Directions | Give the listing again character for character, but drop the images.

::: Data excerpt

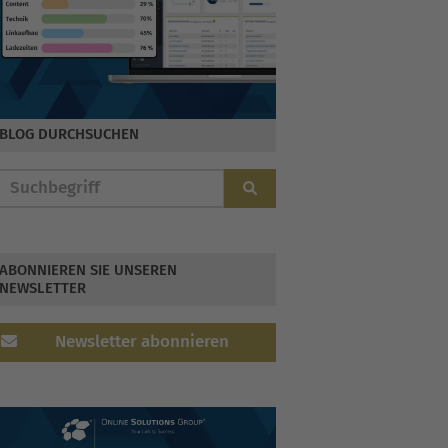
BLOG DURCHSUCHEN
ABONNIEREN SIE UNSEREN
NEWSLETTER
Newsletter abonnieren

::::::

Task response |
BLOG DURCHSUCHEN
ABONNIEREN SIE UNSEREN
NEWSLETTER
Newsletter abonnieren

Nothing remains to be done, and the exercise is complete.